Folk legend Shirley Collins shares a playlist of her favourite tracks
With her first album for 35 years out today, the legendary folk musician Shirley Collins has given Best Fit a guided tour of her favourite tracks - of her own - from across her lengthy career.
With Lodestar set to introduce Collins to yet another new fanbase, she's provided a selection of songs, with accompanying thoughts, from across her fifty-plus years of singing and performing as a way of an informal introduction to her world.
Listen to "Cruel Lincoln" from her new album below, and read on, to discover how a legend is born.
The Cuckoo
"This was the first song I remember hearing at home, sung by my Great-Granny. Recorded in 1958 for album Sweet England with my very simple banjo accompaniment."
The False True Love
"One of the first Appalachian songs I learned from the books I spent two weeks’ wages on in 1955 – Cecil Sharp’s English Folk Songs from the Southern Appalachians (that collection he made in the field in 1916). Best money I ever spent!"
Pretty Saro (from the album Folk Roots, New Routes)
"Recorded in 1964, adding Davy Graham’s remarkable accompaniments with the Indian and North African sounds he loved so much. And how well they worked with this song – words from Sharp, and the tune was mine."
The Sweet Primeroses (from The Sweet Primeroses album of 1967 for Topic Records)
"The first album Dolly [Collins' sister] and I made together, with her arrangements for – and her playing of the flute organ otherwise known as a portative pipe-organ. This album was produced by my then husband Austin John Marshall. The song is from The Copper Family of Sussex."
The Street of Derry
"It’s an Irish song that I learned from the singing of Mrs Sarah Makem, and here Dolly’s arrangement echoes the uilleann pipes."
The Bonny Boy
"Fom Dolly’s and my next album, The Power of the True-Love Knot, and Dolly was starting to augment her arrangements with other instruments. On this track we had Bram Martin playing his 1740 Tosturi cello, and what a beautiful sound it was."
Over The Hills and Far Away
"This is one of my absolutely favourite English tunes, turning up in nursery rhymes, Playford’s Compleat Dancing Master of 1651 and The Beggar’s Opera of 1728. Here Dolly gives the flute-organ a sound like a fair-ground organ.
The Blacksmith (from 1969’s Anthems in Eden, now re-issued along with Love, Death & the Lady as Shirley & Dolly Collins – The Harvest Years)
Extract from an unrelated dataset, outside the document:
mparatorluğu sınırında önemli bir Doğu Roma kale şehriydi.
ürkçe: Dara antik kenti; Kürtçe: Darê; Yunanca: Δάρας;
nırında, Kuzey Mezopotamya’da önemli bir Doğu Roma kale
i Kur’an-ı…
"A suite of traditional songs on side one of the album which told of lives led in rural England before the First World War, and the loss both of men, and of innocence after. The two albums came out on EMI’s new ‘underground music’ label in 1969 and 1970. I learned 'The Blacksmith' from the English gypsy singer, Phoebe Smith."
The Whitsun Dance
"This as the song that ended the suite – a song written by my then husband Austin John Marshall to remind us of the dreadful loss of life, and to remember the women who were left alone after the Great War. And how the maypoles of so many village greens were replaced by memorial stones to the dead. I set John’s words to a Copper Family tune, 'The Week Before Easter'. Which then merges into the Staines Morris."
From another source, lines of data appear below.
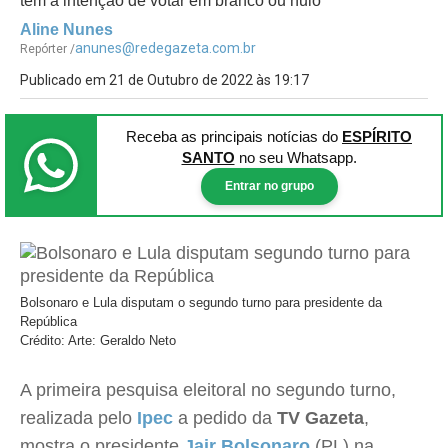
têm a intenção de votar em branco ou nulo
Aline Nunes
anunes@redegazeta.com.br
Repórter /
Publicado em 21 de Outubro de 2022 às 19:17
Receba as principais notícias
do
ESPÍRITO
SANTO
no seu Whatsapp.
Entrar no grupo
Bolsonaro e Lula disputam o segundo turno para presidente da
República
Crédito: Arte: Geraldo Neto
A primeira pesquisa eleitoral no segundo turno,
realizada pelo
Ipec
a pedido da
TV Gazeta
,
mostra o presidente
Jair Bolsonaro
(PL) na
The Plains of Waterloo (from Love, Death & the Lady)
"To an earlier war, the Napoleonic. A classic tale of love, loyalty and heroism."
Poor Murdered Woman (from No Roses – Shirley Collins and The Albion Country Band)
"This was my excursion into folk-rock with a line-up of musicians to die for – including Fairport Convention’s Simon Nicol and Dave Mattacks, and ex-Fairport Richard Thompson and Ashley Hutchings. It’s a tender and compassionate song."
Never Again
"A song written by Richard Thompson, and one of only a small handful of written songs that I sang."
Gilderoy
"My all-time favourite song which was on the final album Dolly and I made For As Many As Will (Topic Records 1978, re-issued by Fledg’ling). This song came from one of my Sussex heroes, Henry Burstow, a shoe-maker of Horsham who knew over 400 songs. The song was noted down by Lucy Broadwood in 1903."